The Federal Court ruled that PepsiCo was liable for royalty withholding tax (at a 5% rate) in relation to portions of payments made under the EBAs which were held to be royalties and, in the alternative, diverted profits tax (DPT) would apply at a rate of 40%, i.e. if the payments were not royalties.

Some notable points from the case include:

  • The EBAs did not expressly provide for the payment of a royalty for the right to use IP. SAPL had no licensing agreement with PepsiCo that required it to pay for PepsiCo’s IP.

  • The court found that portions of the payment to PBS were a royalty – however it is important to note that these payments were for purchases of concentrate (i.e. stock purchases by SAPL) from an Australian company.

  • The PepsiCo case illustrates that while the legal form of an intercompany agreement is important, the ATO (and Federal Court in the case of PepsiCo) will look beyond the terms to the commercial substance of the arrangements in determining whether a royalty exists. 

What can multinationals learn from the PepsiCo case?

The ATO’s increasing focus on intangibles, and in particular the concept of “embedded royalties”, has caused concern internationally as the approach adopted in Australia may not align with internationally recognised OECD principles.  Despite these concerns, the PepsiCo decision is a victory for the ATO and will likely spur on its efforts to continue its consideration of cross-border intangible arrangements.

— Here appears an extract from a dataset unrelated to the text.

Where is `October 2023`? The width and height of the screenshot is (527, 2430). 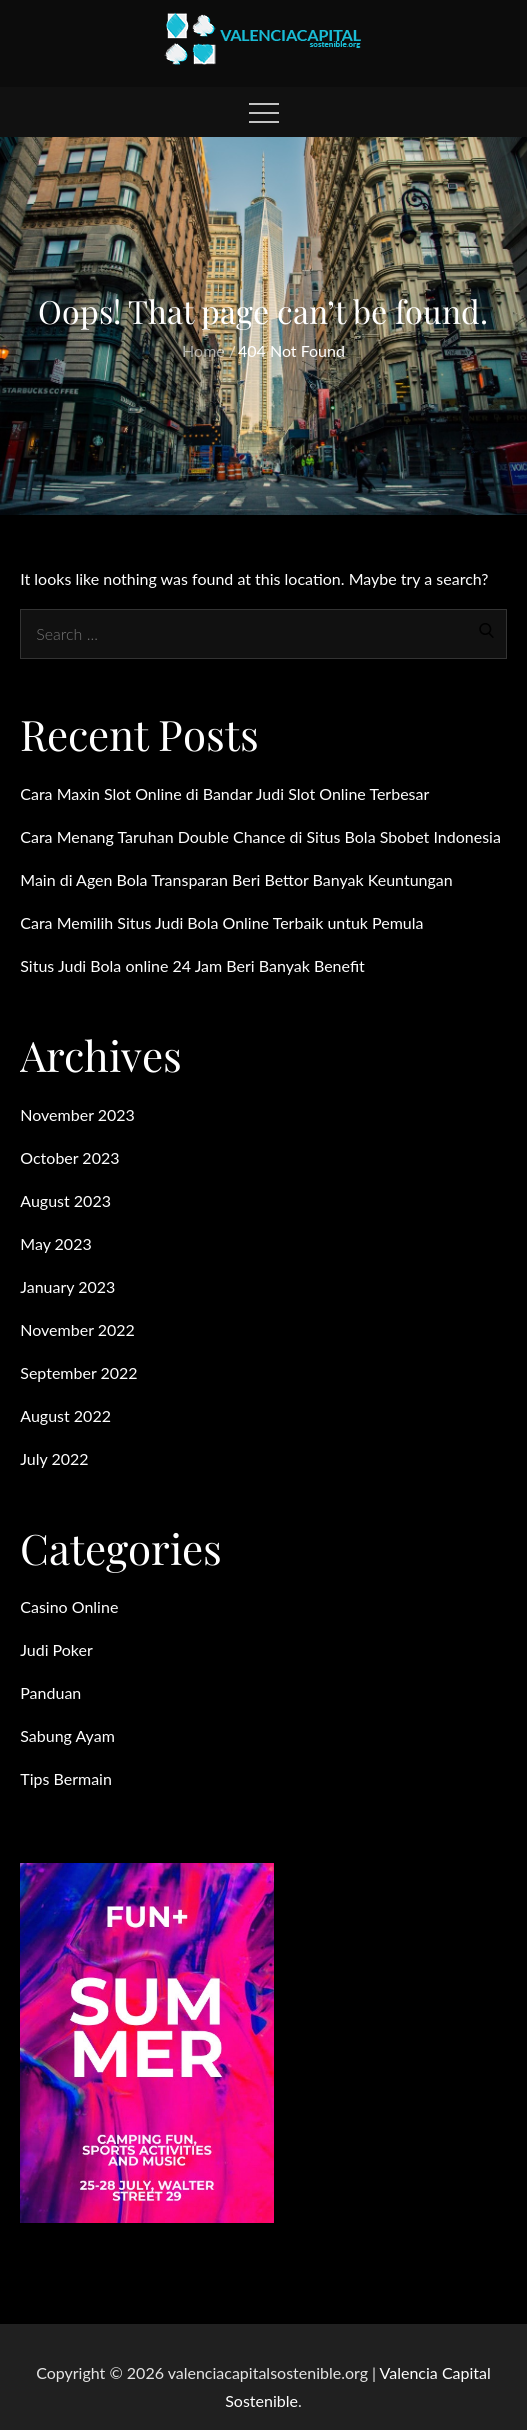 October 2023 is located at coordinates (69, 1157).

The fact that the PepsiCo decision is being appealed is unlikely to stop the current efforts by the ATO on intangible assets.

The Government is also stepping up its efforts to tackle this “leakage” from Australia. On 14 May 2024 the Treasurer announced in the 2023-24 Federal Budget that it will introduce a new provision from 1 July 2026 that applies a penalty to taxpayers who are part of a group with more than $1 billion in global turnover annually that are found to have mischaracterised or undervalued royalty payments, to which royalty withholding tax would otherwise apply. No further details around this measure were provided, however as the rate of royalty withholding tax on payments to the US is only 5%, it is likely that this measure is directed towards cases of "embedded royalties" and is intended to increase the financial impost of arrangements similar to those considered in PepsiCo where a portion of a payment for goods or services is found to be a royalty.

The message to multinationals operating in Australia is clear – if you have not started already, now is the time to review the use of your intangibles in Australia.